The documentation is rather minimal, but it’s straightforward to change the code from regexp to PCRE:

diff --git a/parser/nginx.go b/parser/nginx.go
index 6b161c8..b6172f3 100644
--- a/parser/nginx.go
+++ b/parser/nginx.go
@@ -3,17 +3,17 @@ package parser
 import (
 	"errors"
 	"fmt"
-	"regexp"
 	"strconv"
 	"time"

+	pcre "github.com/gijsbers/go-pcre"
 	"github.com/xrstf/logstats"
 )

 var nginxInvalidLine = errors.New("Could not parse log line")
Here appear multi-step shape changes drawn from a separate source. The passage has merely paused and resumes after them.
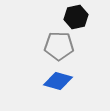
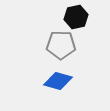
gray pentagon: moved 2 px right, 1 px up
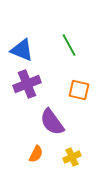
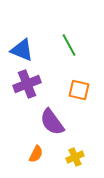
yellow cross: moved 3 px right
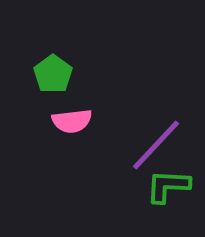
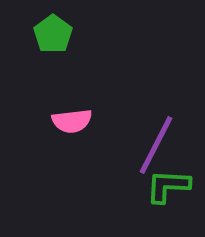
green pentagon: moved 40 px up
purple line: rotated 16 degrees counterclockwise
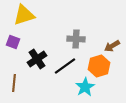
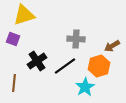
purple square: moved 3 px up
black cross: moved 2 px down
 type nginxParser struct {
-	lineRegex *regexp.Regexp
+	lineRegex pcre.Regexp
 }

 func NewNginxParser() *nginxParser {
@@ -29,37 +29,37 @@ func NewNginxParser() *nginxParser {
 	regex := fmt.Sprintf(`^(%s) - %s \[(%s)\] "(%s) (%s) (%s)" (%s) (%s)`, ipRegex, userRegex, timeRegex, methodRegex, uriRegex, protocolRegex, statusRegex, sizeRegex)

 	return &nginxParser{
-		lineRegex: regexp.MustCompile(regex),
+		lineRegex: pcre.MustCompile(regex, 0),
 	}
 }

 func (s *nginxParser) ParseLine(line string) (*logstats.LogLine, error) {
-	match := s.lineRegex.FindStringSubmatch(line)
-	if match == nil {
+	matcher := s.lineRegex.MatcherString(line, 0)
+	if !matcher.Matches() {
 		return nil, nginxInvalidLine
 	}

-	parsed, err := time.Parse("02/Jan/2006:15:04:05 -0700", match[2])
+	parsed, err := time.Parse("02/Jan/2006:15:04:05 -0700", matcher.GroupString(2))
 	if err != nil {
 		return nil, nginxInvalidLine
 	}

-	statusCode, err := strconv.ParseInt(match[6], 10, 16)
+	statusCode, err := strconv.ParseInt(matcher.GroupString(6), 10, 16)
 	if err != nil {
 		return nil, nginxInvalidLine
 	}

-	size, err := strconv.ParseInt(match[7], 10, 64)
+	size, err := strconv.ParseInt(matcher.GroupString(7), 10, 64)
 	if err != nil {
 		return nil, nginxInvalidLine
 	}

 	return &logstats.LogLine{
-		IP:       match[1],
+		IP:       matcher.GroupString(1),
 		Date:     parsed,
-		Method:   match[3],
-		Uri:      match[4],
-		Protocol: match[5],
+		Method:   matcher.GroupString(3),
+		Uri:      matcher.GroupString(4),
+		Protocol: matcher.GroupString(5),
 		Status:   int(statusCode),
 		Size:     size,
 	}, nil

Results

My testcase involves parsing 100MB worth of logfiles: The original code was taking 3.1 seconds for the job. The PCRE variant only using 2.5 seconds. A noticeable improvement.

But we forgot one thing: The evaluation logic is still using regexp. We could maybe also change that code to use PCRE!

Fast forward 15 minutes and we have also updated the evaluation logic and measure the execution time: 3.6 seconds. Suddenly our program got even slower.

Lessons Learned

What do we learn from this? Switching to PCRE is not a general solution and we should not blindly go with “Muh PCRE is faster than regexp!”. Measure, then measure again and optimize where it makes sense.